Dès que l'on évoque les Antilles, la Guyane ou La Réunion, très vite les stéréotype de plage, soleil, farniente, foret tropicale, rivière resurgissent. Pourtant,ces départements éloignés de la mère patrie sont des territoires de violence. Entre les braquages, les violences volontaires, les assassinats et le trafic de stupéfiant, la Guyane, la Guadeloupe,la Martinique et désormais La Réunion, trônent en tête des départements les plus violents de France.
En début de semaine, Le Figaro publiaient la cartographie des départements les plus violents de France. Cette carte a été largement partagée par nos différents confrères, de La1ère, à France-Antilles, en passant par RCI et ATV, sans oublier Médiaphore. Pour ne rien changer, la Guyane, la Guadeloupe et la Martinique figurent parmi les cinq départements les plus violents de France.
En tête de ce palmarès des crimes et délits en France, la Guyane bat tous les records. Le département du 973 est le plus touché, avec plus de 23 faits de violence pour 1 000 habitants. La Seine-Saint-Denis est en deuxième position avec 18 faits pour 1000 habitants, suivi de Paris.
La Guadeloupe, l'île aux belles eaux longtemps en tête du classement se positionne cette fois en quatrième position, avec 14 agressions pour 1000 habitants.
Cinquième, la Martinique avec 11 faits de violence pour 1000. Grande première, La Réunion, longtemps considérée comme une île tranquille fait son entrée dans ce triste classement avec 10,16 faits de violence pour 1000 habitants.
Niveau cambriolage, ces départements d'Outremer font pâles figures, mais les chiffres diffèrent :
En Guyane il y a à peu près 7,67 cambriolages pour 1000 habitants. En Guadeloupe on recense 8 cambriolages pour 1000 habitants. Tandis qu'à la Martinique il y a près 4 cambriolages pour 1000 habitants. A La Réunion, les cambriolages sont beaucoup moins élevés qu'aux Antilles ou à la Guyane, avec environ 3 cambriolages pour 1000 habitants.

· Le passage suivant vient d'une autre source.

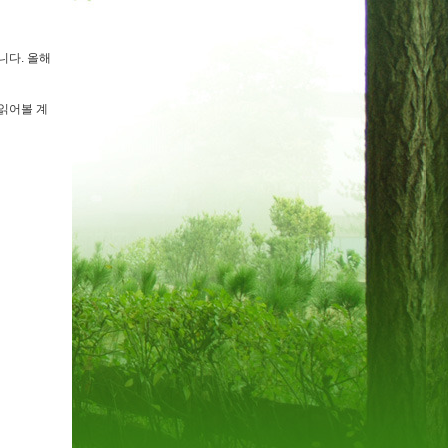
니다. 올해
읽어볼 계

Selon l'Observatoire National de la délinquance et des réponses pénales (ONDRP), les violences ont augmenté de 4 % et les atteintes aux biens stagnent à un niveau élevé.

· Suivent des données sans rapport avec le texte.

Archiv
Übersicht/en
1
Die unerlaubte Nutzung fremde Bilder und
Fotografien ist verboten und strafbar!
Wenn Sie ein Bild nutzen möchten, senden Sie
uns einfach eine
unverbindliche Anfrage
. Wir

Les chiffres de 2015 que nous avions publié, montraient que déjà les départements d'Outremer de Guyane, Guadeloupe, Martinique étaient des départements de grandes violences.
En 2015, en terme de vol avec arme, les forces de l’ordre enregistraient 666 vols avec armes (armes à feu, armes blanches ou par destination) en Guyane, 704 en Guadeloupe, 299 en Martinique et 249 à Mayotte. Rapportés à leur population respective, on constate pour ces territoires d’outre-mer de 5 à 17 fois plus de vols avec armes qu’en métropole. Saint-Martin apparaît comme un territoire hors-norme avec 124 vols avec armes pour 35 000 habitants (soit 3,5 pour 1000). Tandis qu'à Saint-Barthélémy, Saint-Pierre-et-Miquelon, et Wallis-et-Futuna , il n’y a eu aucun vol avec armes
En terme de vols violents sans armes, la Guyane était le département de tête, avec 1 500 vols violents sans arme en 2015, soit 6,3 pour 1 000 habitants, le 973 affichait un taux de vols violents sans arme 4 fois plus élevé que la moyenne métropolitaine. Seuls les départements de Paris et de la Seine-Saint Denis connaissent des intensités plus élevées, avec près de 8 vols violents pour 1000 habitants.
Dans le cas des violences, coups et blessures volontaires l'outremer restait largement en beaucoup plus concerné. C'est en Outremer que les faits étaient beaucoup plus élevés. Selon le rapport, les Outre-mers avaient, en moyenne, un taux de coups et blessures volontaires par habitant beaucoup plus élevé qu’en métropole : 3,4 victimes de coups et blessures volontaires pour 1000 habitants contre 1,9 en métropole.Ces violences étaient particulièrement fréquentes à Saint-Martin (5,5 faits pour 1000 habitants) et en Guyane (5,4).
Pourquoi tant de violence ?
Plusieurs facteurs peuvent expliquer cette violence quotidienne, qui faut le dire exaspère les habitants de ces territoires. 1) L'illétrisme : Victor Hugo de son vivant disait : "Ouvrez des écoles, vous fermerez des prisons" et il avait raison. Parmi les fractures de division entre l'Outremer et l'Hexagone, figure l'illettrisme qui est assez important chez nous en Outremer qui enregistre des taux records. Il serait 14 fois supérieur à celui de la France.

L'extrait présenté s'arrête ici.